EXCERPTED RECORDS: Begin

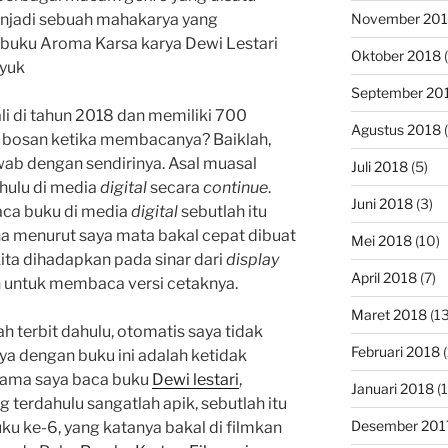
November 20
njadi sebuah mahakarya yang
w buku Aroma Karsa karya Dewi Lestari
Oktober 2018
(
 yuk
September 20
li di tahun 2018 dan memiliki 700
Agustus 2018
(
a bosan ketika membacanya? Baiklah,
awab dengan sendirinya. Asal muasal
Juli 2018
(5)
dahulu di media
digital
secara
continue
.
Juni 2018
(3)
a buku di media
digital
sebutlah itu
a menurut saya mata bakal cepat dibuat
Mei 2018
(10)
ita dihadapkan pada sinar dari
di
s
play
April 2018
(7)
ih untuk membaca versi cetaknya.
Maret 2018
(13
ah terbit dahulu, otomatis saya tidak
Februari 2018
(
a dengan buku ini adalah ketidak
ertama saya baca buku
Dewi lestari
,
Januari 2018
(1
g terdahulu sangatlah apik, sebutlah itu
Desember 201
u ke-6, yang katanya bakal di filmkan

EXCERPTED RECORDS: End

**ASSIGNMENT:**
Out of the records, collect only those lines that contain the string "Dewi".

**ANSWER BOX:**
w buku Aroma Karsa karya Dewi Lestari
Dewi lestari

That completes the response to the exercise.